_Prompt_:
Retype every entry in its entirety, without alteration.
* * * * *
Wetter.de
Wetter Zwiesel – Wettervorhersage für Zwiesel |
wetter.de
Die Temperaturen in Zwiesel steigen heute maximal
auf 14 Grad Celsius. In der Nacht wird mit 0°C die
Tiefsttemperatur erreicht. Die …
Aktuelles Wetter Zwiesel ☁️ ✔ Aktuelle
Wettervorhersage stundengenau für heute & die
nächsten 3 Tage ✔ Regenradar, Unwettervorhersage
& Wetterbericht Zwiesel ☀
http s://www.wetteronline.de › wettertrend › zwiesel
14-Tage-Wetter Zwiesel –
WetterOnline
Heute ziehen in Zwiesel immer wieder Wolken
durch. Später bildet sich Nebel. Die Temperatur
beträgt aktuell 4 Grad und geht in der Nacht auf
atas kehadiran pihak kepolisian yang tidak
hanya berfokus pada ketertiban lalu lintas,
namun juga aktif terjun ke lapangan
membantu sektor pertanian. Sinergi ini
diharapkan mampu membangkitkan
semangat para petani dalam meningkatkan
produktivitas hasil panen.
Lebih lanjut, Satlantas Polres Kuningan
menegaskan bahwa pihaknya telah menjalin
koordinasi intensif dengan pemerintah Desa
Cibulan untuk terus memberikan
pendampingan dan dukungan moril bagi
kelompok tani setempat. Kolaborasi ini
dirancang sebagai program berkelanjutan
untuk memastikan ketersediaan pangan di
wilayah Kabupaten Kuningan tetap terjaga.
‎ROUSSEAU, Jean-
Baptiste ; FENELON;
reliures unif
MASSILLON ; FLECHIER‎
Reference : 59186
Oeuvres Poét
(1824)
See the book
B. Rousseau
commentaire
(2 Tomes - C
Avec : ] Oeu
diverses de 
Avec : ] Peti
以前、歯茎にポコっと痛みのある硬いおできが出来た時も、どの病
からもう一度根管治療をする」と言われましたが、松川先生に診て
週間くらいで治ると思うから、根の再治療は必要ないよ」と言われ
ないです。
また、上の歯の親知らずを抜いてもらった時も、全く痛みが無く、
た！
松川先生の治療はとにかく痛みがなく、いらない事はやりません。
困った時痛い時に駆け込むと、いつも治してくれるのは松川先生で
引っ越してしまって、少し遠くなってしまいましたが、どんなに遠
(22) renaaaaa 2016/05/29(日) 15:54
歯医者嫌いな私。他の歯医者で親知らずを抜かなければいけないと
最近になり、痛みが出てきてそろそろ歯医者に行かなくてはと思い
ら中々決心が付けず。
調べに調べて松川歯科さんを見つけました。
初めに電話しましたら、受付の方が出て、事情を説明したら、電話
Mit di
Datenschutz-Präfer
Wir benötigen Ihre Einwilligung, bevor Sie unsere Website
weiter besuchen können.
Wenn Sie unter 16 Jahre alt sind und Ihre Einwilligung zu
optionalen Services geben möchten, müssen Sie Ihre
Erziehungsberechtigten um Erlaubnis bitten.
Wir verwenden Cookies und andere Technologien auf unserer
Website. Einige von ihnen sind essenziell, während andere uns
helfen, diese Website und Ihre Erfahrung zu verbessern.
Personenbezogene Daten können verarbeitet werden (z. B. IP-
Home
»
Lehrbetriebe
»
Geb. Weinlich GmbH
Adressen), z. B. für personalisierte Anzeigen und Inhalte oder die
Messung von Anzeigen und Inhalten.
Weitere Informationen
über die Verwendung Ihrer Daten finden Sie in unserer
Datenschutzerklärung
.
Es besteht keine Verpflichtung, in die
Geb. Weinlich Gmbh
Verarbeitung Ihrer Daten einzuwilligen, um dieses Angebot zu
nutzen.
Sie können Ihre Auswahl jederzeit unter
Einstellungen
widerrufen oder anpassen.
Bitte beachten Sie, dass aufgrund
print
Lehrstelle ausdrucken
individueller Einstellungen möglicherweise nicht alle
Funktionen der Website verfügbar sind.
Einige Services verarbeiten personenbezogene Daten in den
* * * * *
_Exercise solution_:
Wetter.de
Wetter Zwiesel – Wettervorhersage für Zwiesel |
wetter.de
Die Temperaturen in Zwiesel steigen heute maximal
auf 14 Grad Celsius. In der Nacht wird mit 0°C die
Tiefsttemperatur erreicht. Die …
Aktuelles Wetter Zwiesel ☁️ ✔ Aktuelle
Wettervorhersage stundengenau für heute & die
nächsten 3 Tage ✔ Regenradar, Unwettervorhersage
& Wetterbericht Zwiesel ☀
http s://www.wetteronline.de › wettertrend › zwiesel
14-Tage-Wetter Zwiesel –
WetterOnline
Heute ziehen in Zwiesel immer wieder Wolken
durch. Später bildet sich Nebel. Die Temperatur
beträgt aktuell 4 Grad und geht in der Nacht auf
atas kehadiran pihak kepolisian yang tidak
hanya berfokus pada ketertiban lalu lintas,
namun juga aktif terjun ke lapangan
membantu sektor pertanian. Sinergi ini
diharapkan mampu membangkitkan
semangat para petani dalam meningkatkan
produktivitas hasil panen.
Lebih lanjut, Satlantas Polres Kuningan
menegaskan bahwa pihaknya telah menjalin
koordinasi intensif dengan pemerintah Desa
Cibulan untuk terus memberikan
pendampingan dan dukungan moril bagi
kelompok tani setempat. Kolaborasi ini
dirancang sebagai program berkelanjutan
untuk memastikan ketersediaan pangan di
wilayah Kabupaten Kuningan tetap terjaga.
‎ROUSSEAU, Jean-
Baptiste ; FENELON;
reliures unif
MASSILLON ; FLECHIER‎
Reference : 59186
Oeuvres Poét
(1824)
See the book
B. Rousseau
commentaire
(2 Tomes - C
Avec : ] Oeu
diverses de 
Avec : ] Peti
以前、歯茎にポコっと痛みのある硬いおできが出来た時も、どの病
からもう一度根管治療をする」と言われましたが、松川先生に診て
週間くらいで治ると思うから、根の再治療は必要ないよ」と言われ
ないです。
また、上の歯の親知らずを抜いてもらった時も、全く痛みが無く、
た！
松川先生の治療はとにかく痛みがなく、いらない事はやりません。
困った時痛い時に駆け込むと、いつも治してくれるのは松川先生で
引っ越してしまって、少し遠くなってしまいましたが、どんなに遠
(22) renaaaaa 2016/05/29(日) 15:54
歯医者嫌いな私。他の歯医者で親知らずを抜かなければいけないと
最近になり、痛みが出てきてそろそろ歯医者に行かなくてはと思い
ら中々決心が付けず。
調べに調べて松川歯科さんを見つけました。
初めに電話しましたら、受付の方が出て、事情を説明したら、電話
Mit di
Datenschutz-Präfer
Wir benötigen Ihre Einwilligung, bevor Sie unsere Website
weiter besuchen können.
Wenn Sie unter 16 Jahre alt sind und Ihre Einwilligung zu
optionalen Services geben möchten, müssen Sie Ihre
Erziehungsberechtigten um Erlaubnis bitten.
Wir verwenden Cookies und andere Technologien auf unserer
Website. Einige von ihnen sind essenziell, während andere uns
helfen, diese Website und Ihre Erfahrung zu verbessern.
Personenbezogene Daten können verarbeitet werden (z. B. IP-
Home
»
Lehrbetriebe
»
Geb. Weinlich GmbH
Adressen), z. B. für personalisierte Anzeigen und Inhalte oder die
Messung von Anzeigen und Inhalten.
Weitere Informationen
über die Verwendung Ihrer Daten finden Sie in unserer
Datenschutzerklärung
.
Es besteht keine Verpflichtung, in die
Geb. Weinlich Gmbh
Verarbeitung Ihrer Daten einzuwilligen, um dieses Angebot zu
nutzen.
Sie können Ihre Auswahl jederzeit unter
Einstellungen
widerrufen oder anpassen.
Bitte beachten Sie, dass aufgrund
print
Lehrstelle ausdrucken
individueller Einstellungen möglicherweise nicht alle
Funktionen der Website verfügbar sind.
Einige Services verarbeiten personenbezogene Daten in den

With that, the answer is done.